Myth 1: You can lose weight if you skip meals
You can achieve a short-term effect, leaving yourself a couple of times without lunch or dinner, however, during the next meal you will need much more food to satisfy hunger. In addition, from the psychological viewpoint, it will be hard for you to endure such a radical restriction. All food will seem more delicious and mouth-watering than usual.
In order to avoid imbalance in the body function and psychological pressure, you can reduce the amount of food consumed, but not the number of meals, as well as always have a healthy snack at hand rich in fiber, healthy fats and carbs. For example: an apple, a few wholegrain crackers with peanut butter or hummus, and nuts.
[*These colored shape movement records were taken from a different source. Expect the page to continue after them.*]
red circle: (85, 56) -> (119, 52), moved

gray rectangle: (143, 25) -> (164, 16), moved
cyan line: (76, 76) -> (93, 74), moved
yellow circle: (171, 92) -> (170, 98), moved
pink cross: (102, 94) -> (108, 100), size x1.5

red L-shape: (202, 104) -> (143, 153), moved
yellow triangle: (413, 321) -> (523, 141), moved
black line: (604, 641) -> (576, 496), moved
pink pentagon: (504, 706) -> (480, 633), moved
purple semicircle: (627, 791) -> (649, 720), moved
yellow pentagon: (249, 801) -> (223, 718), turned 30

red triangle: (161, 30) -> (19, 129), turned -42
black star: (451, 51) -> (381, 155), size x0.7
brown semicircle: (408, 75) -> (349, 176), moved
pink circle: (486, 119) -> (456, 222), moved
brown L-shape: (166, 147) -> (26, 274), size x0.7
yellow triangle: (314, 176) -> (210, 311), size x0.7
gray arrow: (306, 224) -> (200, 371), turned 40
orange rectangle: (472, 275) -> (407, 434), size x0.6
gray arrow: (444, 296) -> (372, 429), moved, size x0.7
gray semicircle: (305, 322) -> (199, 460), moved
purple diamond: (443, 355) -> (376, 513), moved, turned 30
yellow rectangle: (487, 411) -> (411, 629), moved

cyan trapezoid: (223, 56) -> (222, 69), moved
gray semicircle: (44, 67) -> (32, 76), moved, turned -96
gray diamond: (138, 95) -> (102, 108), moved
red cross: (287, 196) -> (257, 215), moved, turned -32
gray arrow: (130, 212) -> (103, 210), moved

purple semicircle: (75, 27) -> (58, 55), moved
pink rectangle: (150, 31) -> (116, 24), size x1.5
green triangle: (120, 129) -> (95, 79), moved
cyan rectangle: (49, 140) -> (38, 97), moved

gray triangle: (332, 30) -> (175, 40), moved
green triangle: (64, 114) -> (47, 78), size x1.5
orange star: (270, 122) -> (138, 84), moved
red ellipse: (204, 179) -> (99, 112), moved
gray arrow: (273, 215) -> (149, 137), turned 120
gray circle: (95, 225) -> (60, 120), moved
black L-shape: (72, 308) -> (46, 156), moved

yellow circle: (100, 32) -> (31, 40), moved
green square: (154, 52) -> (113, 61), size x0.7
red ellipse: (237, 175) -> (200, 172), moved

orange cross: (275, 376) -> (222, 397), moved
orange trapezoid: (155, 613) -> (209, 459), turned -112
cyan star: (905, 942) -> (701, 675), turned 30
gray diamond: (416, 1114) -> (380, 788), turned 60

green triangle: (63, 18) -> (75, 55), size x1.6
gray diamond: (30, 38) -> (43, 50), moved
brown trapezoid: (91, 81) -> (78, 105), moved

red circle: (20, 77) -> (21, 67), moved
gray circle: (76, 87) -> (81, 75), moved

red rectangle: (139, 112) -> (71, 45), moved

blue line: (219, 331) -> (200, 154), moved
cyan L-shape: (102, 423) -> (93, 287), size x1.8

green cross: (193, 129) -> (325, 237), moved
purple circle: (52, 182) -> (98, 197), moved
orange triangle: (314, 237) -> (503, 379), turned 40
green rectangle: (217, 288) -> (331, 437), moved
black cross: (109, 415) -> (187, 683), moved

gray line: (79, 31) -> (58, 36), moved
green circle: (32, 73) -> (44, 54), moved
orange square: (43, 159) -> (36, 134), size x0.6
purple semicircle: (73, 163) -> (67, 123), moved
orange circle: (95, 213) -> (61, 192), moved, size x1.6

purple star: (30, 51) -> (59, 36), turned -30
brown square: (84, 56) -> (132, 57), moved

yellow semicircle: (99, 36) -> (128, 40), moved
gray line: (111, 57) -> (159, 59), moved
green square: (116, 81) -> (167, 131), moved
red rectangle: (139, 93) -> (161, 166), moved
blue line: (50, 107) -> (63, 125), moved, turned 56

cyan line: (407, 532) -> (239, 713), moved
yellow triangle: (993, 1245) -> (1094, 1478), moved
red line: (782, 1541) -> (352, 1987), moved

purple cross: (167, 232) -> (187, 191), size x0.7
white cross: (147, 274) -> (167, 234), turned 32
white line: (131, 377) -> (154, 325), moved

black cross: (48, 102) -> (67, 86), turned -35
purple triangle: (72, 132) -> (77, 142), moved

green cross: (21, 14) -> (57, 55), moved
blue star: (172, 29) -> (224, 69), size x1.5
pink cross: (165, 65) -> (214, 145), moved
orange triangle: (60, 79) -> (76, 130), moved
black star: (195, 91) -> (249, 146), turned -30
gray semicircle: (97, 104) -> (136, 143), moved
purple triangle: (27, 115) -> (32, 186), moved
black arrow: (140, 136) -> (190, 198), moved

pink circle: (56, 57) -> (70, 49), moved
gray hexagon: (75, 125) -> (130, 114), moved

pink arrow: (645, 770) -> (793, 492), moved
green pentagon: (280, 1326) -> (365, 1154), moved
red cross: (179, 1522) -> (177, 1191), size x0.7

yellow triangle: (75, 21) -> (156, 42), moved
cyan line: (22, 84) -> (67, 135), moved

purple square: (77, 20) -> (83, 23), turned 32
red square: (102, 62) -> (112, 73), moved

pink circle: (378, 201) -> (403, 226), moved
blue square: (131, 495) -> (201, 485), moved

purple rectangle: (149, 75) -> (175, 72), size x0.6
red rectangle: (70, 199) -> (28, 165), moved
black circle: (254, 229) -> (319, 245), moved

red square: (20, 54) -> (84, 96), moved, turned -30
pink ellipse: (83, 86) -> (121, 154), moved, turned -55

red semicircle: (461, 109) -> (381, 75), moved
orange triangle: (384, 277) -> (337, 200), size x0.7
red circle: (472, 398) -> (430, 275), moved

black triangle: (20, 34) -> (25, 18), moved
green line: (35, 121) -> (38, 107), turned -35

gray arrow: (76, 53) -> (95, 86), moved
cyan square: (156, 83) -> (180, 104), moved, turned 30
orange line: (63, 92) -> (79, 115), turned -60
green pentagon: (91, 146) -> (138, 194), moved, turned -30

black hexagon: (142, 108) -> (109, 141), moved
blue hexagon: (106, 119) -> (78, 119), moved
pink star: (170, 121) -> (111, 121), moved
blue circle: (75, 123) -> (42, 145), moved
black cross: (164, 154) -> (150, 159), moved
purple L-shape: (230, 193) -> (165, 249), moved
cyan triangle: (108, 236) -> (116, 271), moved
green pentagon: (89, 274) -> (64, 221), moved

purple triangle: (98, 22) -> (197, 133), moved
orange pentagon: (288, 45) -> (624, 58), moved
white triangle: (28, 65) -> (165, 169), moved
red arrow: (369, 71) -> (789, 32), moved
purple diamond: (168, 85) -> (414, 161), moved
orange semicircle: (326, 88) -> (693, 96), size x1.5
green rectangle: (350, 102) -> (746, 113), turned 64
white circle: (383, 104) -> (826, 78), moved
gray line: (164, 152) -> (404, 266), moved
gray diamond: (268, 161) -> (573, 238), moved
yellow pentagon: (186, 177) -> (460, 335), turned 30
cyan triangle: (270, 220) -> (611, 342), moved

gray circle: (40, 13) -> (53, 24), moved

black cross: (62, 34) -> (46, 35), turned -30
Myth 2: You should go gluten-free at once
This statement is true only for those who suffer from gluten intolerance or from coeliac disease, in all other cases this vegetable protein can be safely consumed. It can even serve as an excellent substitute for animal protein combined with a balanced diet for vegetarians and vegans.
Myth 3: Healthy food won't make you gain weight
As in the first case—it all depends on the portion size and any food product becomes unhealthy, if consumed in unlimited quantities. Olive oil, hummus, nuts and avocado are sources of the right fats, and in a balanced amount they have a positive effect on the body, but excessively large portions can easily lead to weight gain, since these are still fats, though the right ones.
Myth 4: Carbs cause weight gain
Completely cutting out carbs from the diet, you are likely to lose weight, but very quickly you will begin to feel fatigue, drowsiness and even apathy, because it is carbohydrates that are transformed into energy necessary for life. Returning to normal nutrition, you can not only gain back the weight, but also gain more.
Instead of completely giving up carbs, choose the right ones: wholegrain and rye bread, quinoa, brown rice, sweet potatoes, oats and wholewheat pasta.
Myth 5: You can lose weight by giving up fatty food
As we have already sorted out in Myth #3, fats can be unhealthy, but they can be healthy as well. For an active and productive life, we need a balanced diet containing proteins, fats, and carbohydrates. Fats help us to be sated faster with a small amount of food, lower the risk of heart disease and aid in the absorption of minerals and vitamins.
Myth 6: Workout helps you lose weight
Of course, a nice figure is the result of exercise. But it is essential to keep in mind that active physical activity increases your appetite. Therefore, you should approach diet formulation with particular care. It is important to remember: abs are made not only in the gym, but also in the kitchen!
Myth 7: You need to track your weight every single day
Daily weighing might lead to a serious psychological trauma. Especially for those whose results on the way to the desired effect are not as obvious as they would like them to be, due to differences in physiology, metabolism, age and hormonal background. The best indicator of success will be the way you feel and your reflection in the mirror. Pay attention to the condition of the skin, hair and nails, as well as how your clothes fit.